Renewable Dairy Fuels (RDF), a business unit of Amp Americas, announced today that its second biogas facility producing Renewable Natural Gas (RNG) from dairy waste is now operational and has begun delivering RNG into the NIPSCO natural gas pipeline system to be used as transportation fuel. The facility is located in Jasper County, Indiana and is now the largest dairy project of its kind in the country. The Jasper County site will convert 945 tons of manure per day generated from 16,000 head of milking cows from the Bos, Herrema and Windy Ridge dairy farms into 100 percent renewable transportation fuel.
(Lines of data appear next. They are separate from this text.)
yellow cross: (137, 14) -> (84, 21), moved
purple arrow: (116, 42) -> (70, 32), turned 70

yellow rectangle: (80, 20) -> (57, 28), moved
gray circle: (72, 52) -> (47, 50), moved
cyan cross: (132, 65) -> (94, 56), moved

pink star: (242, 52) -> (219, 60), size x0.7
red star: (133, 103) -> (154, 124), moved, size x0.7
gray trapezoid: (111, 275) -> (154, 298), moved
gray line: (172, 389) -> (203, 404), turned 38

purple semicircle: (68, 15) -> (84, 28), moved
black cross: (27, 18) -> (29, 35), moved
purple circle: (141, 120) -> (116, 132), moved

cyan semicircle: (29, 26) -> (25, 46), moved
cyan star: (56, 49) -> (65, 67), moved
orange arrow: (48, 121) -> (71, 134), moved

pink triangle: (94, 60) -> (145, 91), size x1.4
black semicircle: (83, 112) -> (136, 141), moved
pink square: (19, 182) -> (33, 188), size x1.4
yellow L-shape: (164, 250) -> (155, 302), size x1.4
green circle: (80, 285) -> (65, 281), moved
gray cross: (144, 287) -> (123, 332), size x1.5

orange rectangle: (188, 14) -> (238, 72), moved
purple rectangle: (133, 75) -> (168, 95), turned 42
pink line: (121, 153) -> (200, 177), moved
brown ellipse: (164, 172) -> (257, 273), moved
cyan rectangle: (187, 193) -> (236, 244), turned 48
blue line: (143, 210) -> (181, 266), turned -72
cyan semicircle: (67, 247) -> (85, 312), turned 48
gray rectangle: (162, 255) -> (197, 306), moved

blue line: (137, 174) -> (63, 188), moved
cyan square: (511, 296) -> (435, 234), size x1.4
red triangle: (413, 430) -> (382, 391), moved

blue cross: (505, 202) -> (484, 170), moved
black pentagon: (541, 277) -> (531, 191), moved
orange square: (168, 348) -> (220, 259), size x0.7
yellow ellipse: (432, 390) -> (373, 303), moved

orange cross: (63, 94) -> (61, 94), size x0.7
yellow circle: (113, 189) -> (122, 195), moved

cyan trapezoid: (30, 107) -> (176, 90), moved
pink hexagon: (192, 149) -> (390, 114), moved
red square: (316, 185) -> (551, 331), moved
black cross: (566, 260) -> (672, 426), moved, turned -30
The new facility is 50 percent larger than RDF’s first operation at Fair Oaks Farms in Indiana which has been online since 2011 and was the first (and the largest until today) dairy biogas-to-transportation fuel project in the country.
The UK division of Hermes Europe GmbH, the consumer delivery specialist, has placed the largest ever initial order of Compressed Natural Gas (CNG) vehicles in 2018 in the UK, and is the first parcel carrier to have ordered the fleet of HGV tractor units running on 100% renewable biomethane, a renewable natural gas. The CNG for 30 new Iveco HGV tractor units provided by Cartwright Group will be supplied by CNG Fuels, the only UK supplier of Renewable Transport Fuel Obligation (RTFO) approved biomethane. Each of these vehicles is expected to reduce the Hermes fleet’s Green House Gas emissions by more than 80% vs. a comparable diesel vehicle, resulting in the reduction of 4,500 tons of CO2 across the 30 CNG vehicle fleet per year. The tractor units were introduced following a 6 month trial and will be based at the Hermes Super hub in Rugby, which is near to the CNG refuelling station.
Huge and fast growth is forecast for the UK’s biomethane industry, with predictions of a 50 per cent rise in the number of operating plants – and investment of up to £400m – by January 2020. The four gas distribution networks (GDNs) which manage the pipes these plants connect to – Cadent, SGN, Northern Gas Networks and Wales & West Utilities – are joining forces to facilitate this anticipated growth in a gas that uses the nation’s waste and other ‘feedstocks’ to make grid-quality biomethane. These plants stop organic waste going to landfill, where it decays and produces gases more harmful to the environment than carbon [16 per cent of UK methane emissions come from manure management, for example]. Instead, it’s used to make gas that heats thousands of homes and power heavy goods vehicles.